4.2 Faktisch würde der Standpunkt der Beschwerdeführer darauf hinauslaufen, dass der Staat für jedes von einem Strafanzeiger initiierte Verfahren haftbar gemacht werden könnte. Querulatorische, mit grosser Sicherheit zur Nichtanhandnahme oder zur Einstellung führende Anzeigen würden zur Entschädigungspflicht des Staates führen. Das überdehnt die «angemessene Ausübung ihrer Verfahrensrechte» gemäss Art. 429 Abs. 1 lit. a StPO bei Weitem. Wenn in einer Anzeige beschuldigte Personen besonders exponiert sind, wie es vorliegend geltend gemacht wird, sind sie an die Strafanzeiger als Schädiger zu verweisen, wie es in der angefochtenen Verfügung sinngemäss getan wurde, wenn festgestellt wurde, die Beschuldigten hätten ihre Forderungen allenfalls auf dem dafür vorgesehenen Zivilweg geltend zu machen. Mit anderen Worten: Der geltend gemachte Schaden steht nicht in einem Kausalzusammenhang mit dem Verfahren, sondern mit der Anzeige.

4.3 Dass die Beschwerdeführer im Sinne von Art. 429 Abs. 1 lit. c StPO besonders schwere Verletzungen ihrer persönlichen Verhältnisse erlitten hätten, für welche staatliches Handeln kausal wäre, erscheint als noch weiter her geholt. Die Verfahrenshandlungen waren nicht nur nicht widerrechtlich, sondern weitgehend inexistent. Mit Bezug auf die geltend gemachten Persönlichkeitsverletzungen kann denn auch auf die Begründung der Nichtanhandnahmeverfügung verwiesen werden.
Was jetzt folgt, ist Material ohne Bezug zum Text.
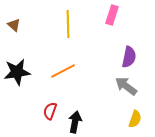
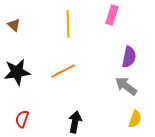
red semicircle: moved 28 px left, 8 px down
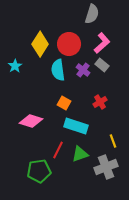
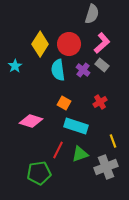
green pentagon: moved 2 px down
Dort ist festgestellt, es sei nicht ersichtlich, inwiefern sich die Beschuldigten im Sinne der (mittlerweile zurückgezogenen) Anzeige strafbar gemacht haben könnten. Und: «Für das Vorliegen von Pflichtverletzungen und Vermögensschädigungen bzw. Täuschungen und Arglist besteht schlicht kein Verdacht». Aus diesen Äusserungen ist keine staatlich zu verantwortende Persönlichkeitsverletzung zu entnehmen. Davon abgesehen haben die Beschuldigten weder Freiheitsentzüge noch sonstige Zwangsmassnahmen erlitten.
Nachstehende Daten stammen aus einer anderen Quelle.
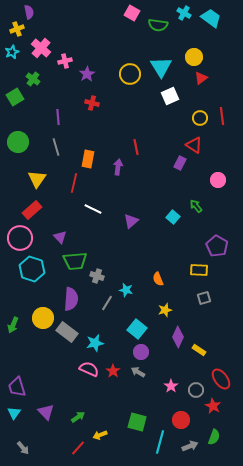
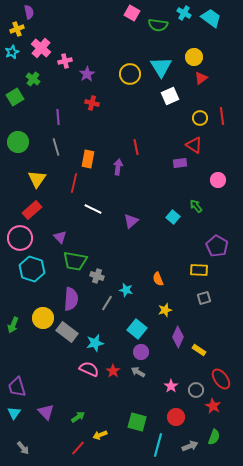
purple rectangle at (180, 163): rotated 56 degrees clockwise
green trapezoid at (75, 261): rotated 15 degrees clockwise
red circle at (181, 420): moved 5 px left, 3 px up
cyan line at (160, 442): moved 2 px left, 3 px down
4.4 Soweit wirtschaftliche Einbussen geltend gemacht wurden, ist auf Art. 429 Abs. 1 lit. b StPO zu verweisen. Zu entschädigen sind allenfalls wirtschaftliche Einbussen, die ihr – der beschuldigten Person – aus ihrer notwendigen Beteiligung am Strafverfahren entstanden sind. Die Beschwerdeführer mussten sich allenfalls an der kommunikativen Verarbeitung der Folgen der Anzeige beteiligen, nicht aber am Strafverfahren. Eine Ausnahme stellt hier Y. dar, welcher am 6. September 2013 in der Zeit von 08.30 – 11.15 Uhr in Anwesenheit von Rechtsanwalt X. polizeilich befragt wurde. 
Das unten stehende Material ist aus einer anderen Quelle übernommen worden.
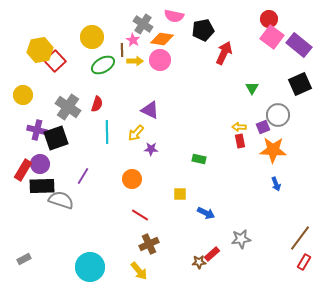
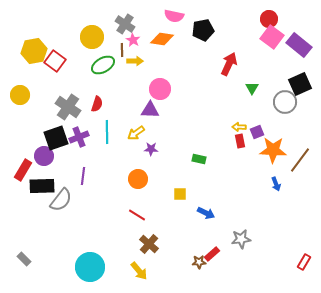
gray cross at (143, 24): moved 18 px left
yellow hexagon at (40, 50): moved 6 px left, 1 px down
red arrow at (224, 53): moved 5 px right, 11 px down
pink circle at (160, 60): moved 29 px down
red square at (55, 61): rotated 10 degrees counterclockwise
yellow circle at (23, 95): moved 3 px left
purple triangle at (150, 110): rotated 24 degrees counterclockwise
gray circle at (278, 115): moved 7 px right, 13 px up
purple square at (263, 127): moved 6 px left, 5 px down
purple cross at (37, 130): moved 42 px right, 7 px down; rotated 36 degrees counterclockwise
yellow arrow at (136, 133): rotated 12 degrees clockwise
purple circle at (40, 164): moved 4 px right, 8 px up
purple line at (83, 176): rotated 24 degrees counterclockwise
orange circle at (132, 179): moved 6 px right
gray semicircle at (61, 200): rotated 110 degrees clockwise
red line at (140, 215): moved 3 px left
brown line at (300, 238): moved 78 px up
brown cross at (149, 244): rotated 24 degrees counterclockwise
gray rectangle at (24, 259): rotated 72 degrees clockwise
4.5 Auch aus dem Umstand, dass vorliegend die Strafverfolgungsbehörden die Erhebungen, welche zur Nichtanhandnahme führten, nicht sofort vornahmen, kann nicht auf die Haftpflicht des Staates geschlossen werden. Es ist zu wiederholen, dass nicht die Strafverfolgungsbehörden die Anzeige publik und damit die aufwändige Kommunikation der Standpunkte der Angezeigten notwendig machten. Schaden wurde allenfalls durch die Anzeige und nicht durch staatliches Handeln bewirkt.

Obergericht Beschwerdekammer, Urteil vom 15. Januar 2014 (BKBES.2013.156)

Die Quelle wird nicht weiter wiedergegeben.